▸ DATA SUPPLIED:
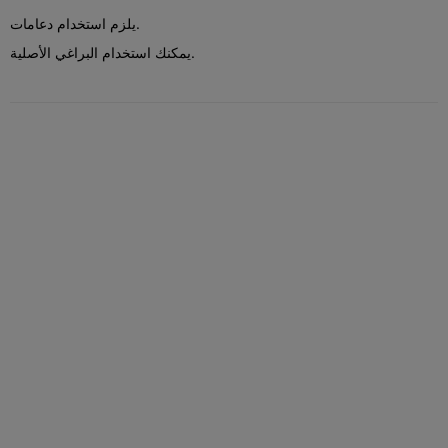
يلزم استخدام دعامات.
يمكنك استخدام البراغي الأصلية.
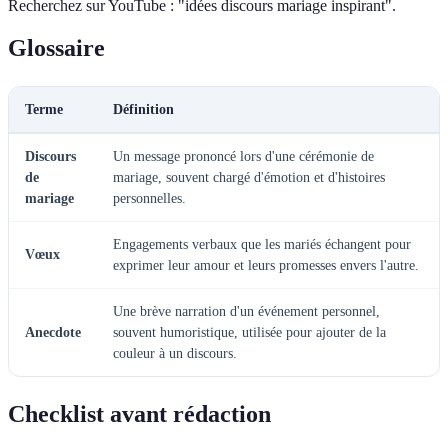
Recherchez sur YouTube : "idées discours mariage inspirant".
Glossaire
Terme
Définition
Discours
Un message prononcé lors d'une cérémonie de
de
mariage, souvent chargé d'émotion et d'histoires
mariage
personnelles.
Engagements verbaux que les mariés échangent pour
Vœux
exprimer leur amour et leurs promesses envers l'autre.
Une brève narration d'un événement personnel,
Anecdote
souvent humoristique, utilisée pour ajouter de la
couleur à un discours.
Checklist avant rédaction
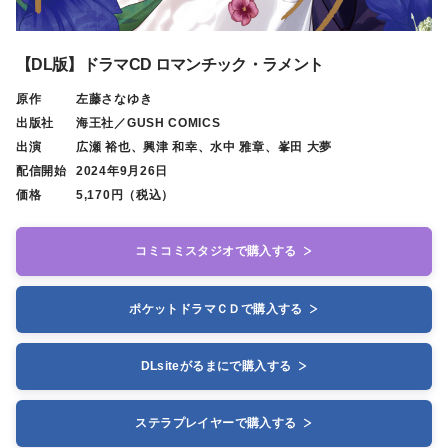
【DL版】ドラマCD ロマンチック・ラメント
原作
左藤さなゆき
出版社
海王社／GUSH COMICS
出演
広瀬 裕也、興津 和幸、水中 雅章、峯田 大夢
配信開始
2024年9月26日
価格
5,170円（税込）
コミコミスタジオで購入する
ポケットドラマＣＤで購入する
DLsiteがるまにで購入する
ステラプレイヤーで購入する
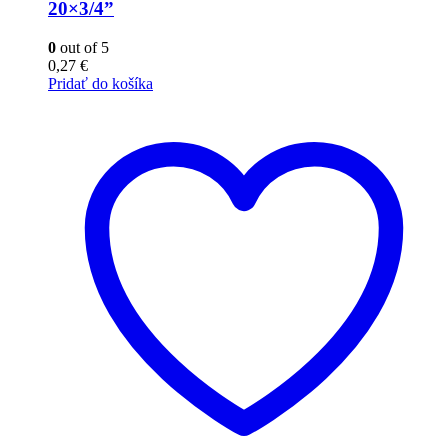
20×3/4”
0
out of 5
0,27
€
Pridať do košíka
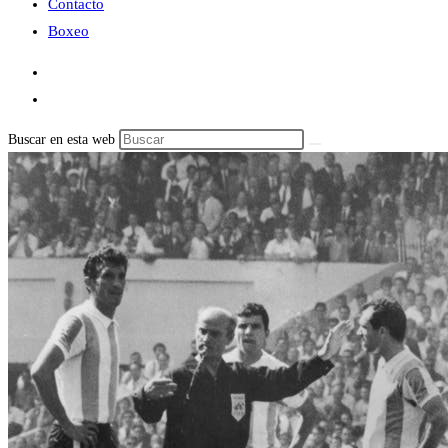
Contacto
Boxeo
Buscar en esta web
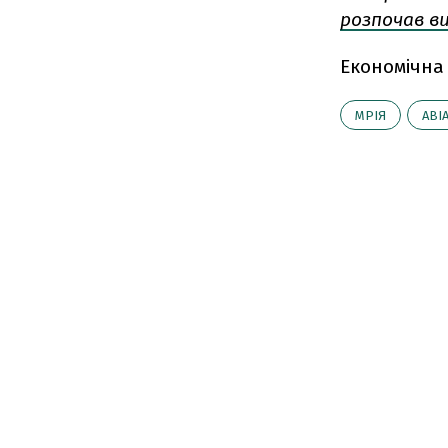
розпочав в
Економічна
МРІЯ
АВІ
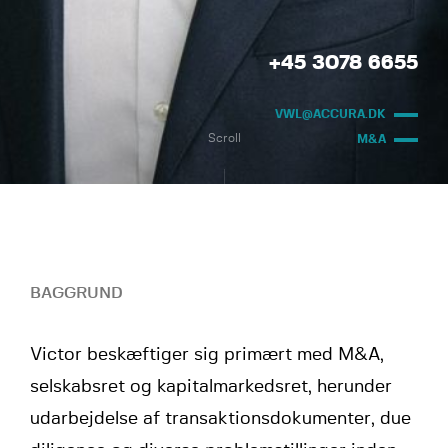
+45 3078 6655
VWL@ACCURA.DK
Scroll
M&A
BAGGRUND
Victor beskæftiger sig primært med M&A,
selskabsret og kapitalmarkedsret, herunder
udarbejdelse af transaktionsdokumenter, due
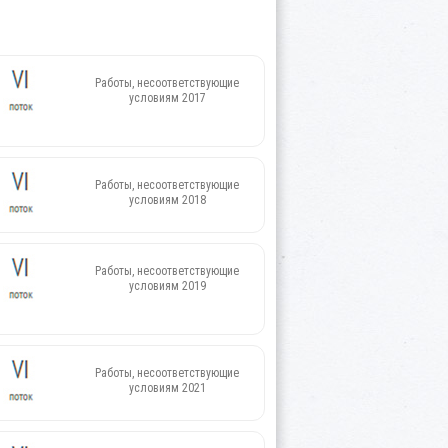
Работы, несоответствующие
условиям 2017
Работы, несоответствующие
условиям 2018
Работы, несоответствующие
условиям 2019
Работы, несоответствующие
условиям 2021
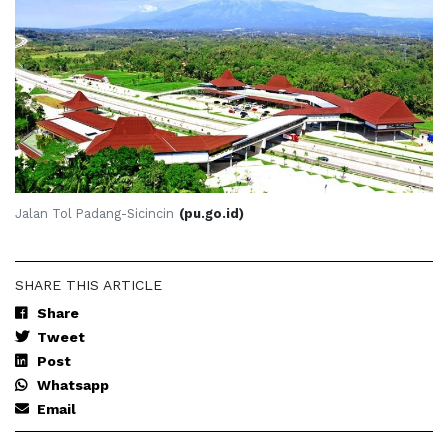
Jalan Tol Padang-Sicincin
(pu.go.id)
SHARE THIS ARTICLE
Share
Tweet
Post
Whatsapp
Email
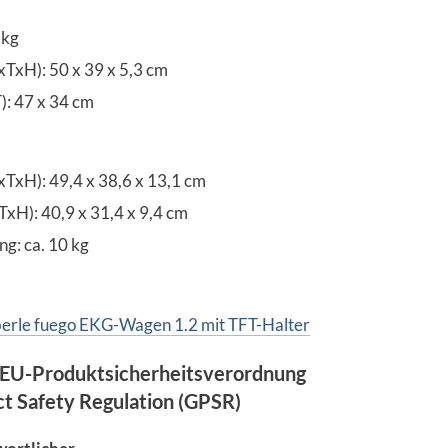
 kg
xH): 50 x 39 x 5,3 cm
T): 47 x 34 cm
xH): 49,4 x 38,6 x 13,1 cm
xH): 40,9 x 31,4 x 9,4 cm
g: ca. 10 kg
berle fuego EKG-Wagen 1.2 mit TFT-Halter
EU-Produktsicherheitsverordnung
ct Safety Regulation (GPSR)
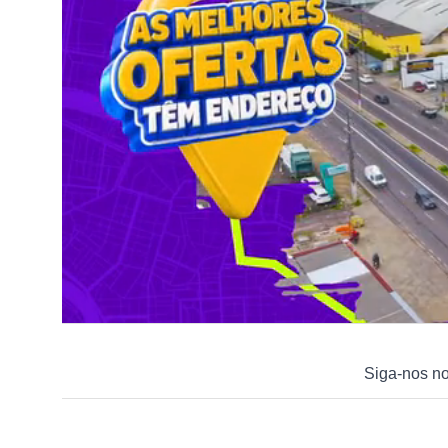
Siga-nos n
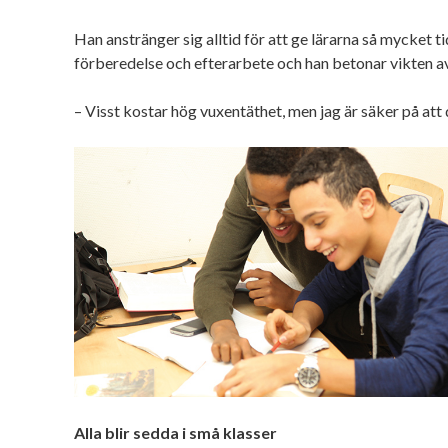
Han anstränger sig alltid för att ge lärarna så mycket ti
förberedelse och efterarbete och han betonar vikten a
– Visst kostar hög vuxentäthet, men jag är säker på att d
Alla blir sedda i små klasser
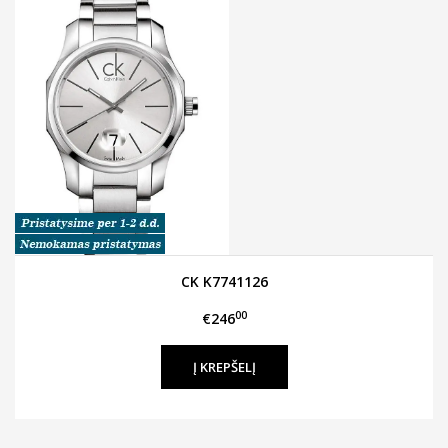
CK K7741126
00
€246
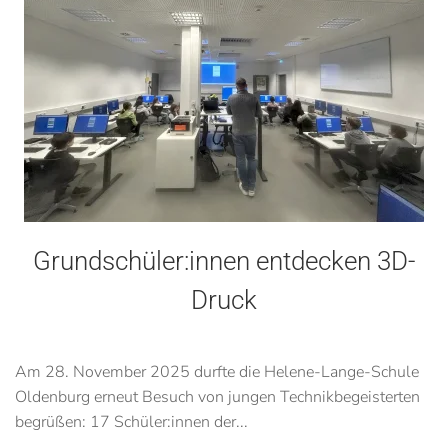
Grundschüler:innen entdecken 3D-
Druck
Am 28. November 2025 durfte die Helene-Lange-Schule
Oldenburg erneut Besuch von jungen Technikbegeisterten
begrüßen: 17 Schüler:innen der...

▸ EXERCISE BRIEF:
Exact copy, no pictures: please print every record above as written.

▸ EXERCISE ANSWER:
يلزم استخدام دعامات.
يمكنك استخدام البراغي الأصلية.
Recherchez sur YouTube : "idées discours mariage inspirant".
Glossaire
Terme
Définition
Discours
Un message prononcé lors d'une cérémonie de
de
mariage, souvent chargé d'émotion et d'histoires
mariage
personnelles.
Engagements verbaux que les mariés échangent pour
Vœux
exprimer leur amour et leurs promesses envers l'autre.
Une brève narration d'un événement personnel,
Anecdote
souvent humoristique, utilisée pour ajouter de la
couleur à un discours.
Checklist avant rédaction
【DL版】ドラマCD ロマンチック・ラメント
原作
左藤さなゆき
出版社
海王社／GUSH COMICS
出演
広瀬 裕也、興津 和幸、水中 雅章、峯田 大夢
配信開始
2024年9月26日
価格
5,170円（税込）
コミコミスタジオで購入する
ポケットドラマＣＤで購入する
DLsiteがるまにで購入する
ステラプレイヤーで購入する
20×3/4”
0
out of 5
0,27
€
Pridať do košíka
Contacto
Boxeo
Buscar en esta web
розпочав в
Економічна
МРІЯ
АВІ
+45 3078 6655
VWL@ACCURA.DK
Scroll
M&A
BAGGRUND
Victor beskæftiger sig primært med M&A,
selskabsret og kapitalmarkedsret, herunder
udarbejdelse af transaktionsdokumenter, due
Работы, несоответствующие
условиям 2017
Работы, несоответствующие
условиям 2018
Работы, несоответствующие
условиям 2019
Работы, несоответствующие
условиям 2021
Jalan Tol Padang-Sicincin
(pu.go.id)
SHARE THIS ARTICLE
Share
Tweet
Post
Whatsapp
Email
 kg
xH): 50 x 39 x 5,3 cm
T): 47 x 34 cm
xH): 49,4 x 38,6 x 13,1 cm
xH): 40,9 x 31,4 x 9,4 cm
g: ca. 10 kg
berle fuego EKG-Wagen 1.2 mit TFT-Halter
EU-Produktsicherheitsverordnung
ct Safety Regulation (GPSR)
Siga-nos n
Han anstränger sig alltid för att ge lärarna så mycket ti
förberedelse och efterarbete och han betonar vikten a
– Visst kostar hög vuxentäthet, men jag är säker på att d
Alla blir sedda i små klasser
CK K7741126
00
€246
Grundschüler:innen entdecken 3D-
Druck
Am 28. November 2025 durfte die Helene-Lange-Schule
Oldenburg erneut Besuch von jungen Technikbegeisterten
begrüßen: 17 Schüler:innen der...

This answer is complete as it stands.